We got something of an unusual keynote yesterday afternoon. Instead of a standard speech, Deneen Frazier Bowen performed her four character piece called “The Natives are Restless” (you may have seen it if you’ve attended other technology conferences).
The dramatization features her portrayal of three students (the digital natives) who explain to the audience how they use technology (and their dissatisfaction with school). All of this is bookended by a teacher who very much wrapped up in data about kids relate to technology.
Bowen does a very nice job with this rather frantic presentation but, for some reason, it fell a little flat with me. I left feeling as if I missed something. Maybe I just don’t do well with allegory.
However, some of the missing pieces were filled in during a session this morning in which Bowen discussed where the characters came from. At the same time she also reinforced some excellent points about the communications disconnect between teachers and students.

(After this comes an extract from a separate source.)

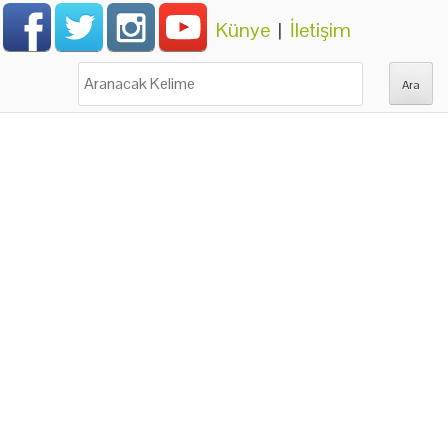
Künye
|
İletişim
Ara:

She’s very right that we adults talk a lot among ourselves about what technologies to use in schools but we rarely invite the kids to join the process. But we do the same thing with almost every other aspect of education.
That point was really driven home when Bowen showed a list from the American School Boards Journal offering the top ten ways to make schools great places to learn and work.
The only place students are mentioned is number 6: Deal with student discipline. Number 8 is “Ask employees what’s going on.”
What about asking the kids? How can we make decisions about teaching and learning while leaving out the people most impacted by those decisions?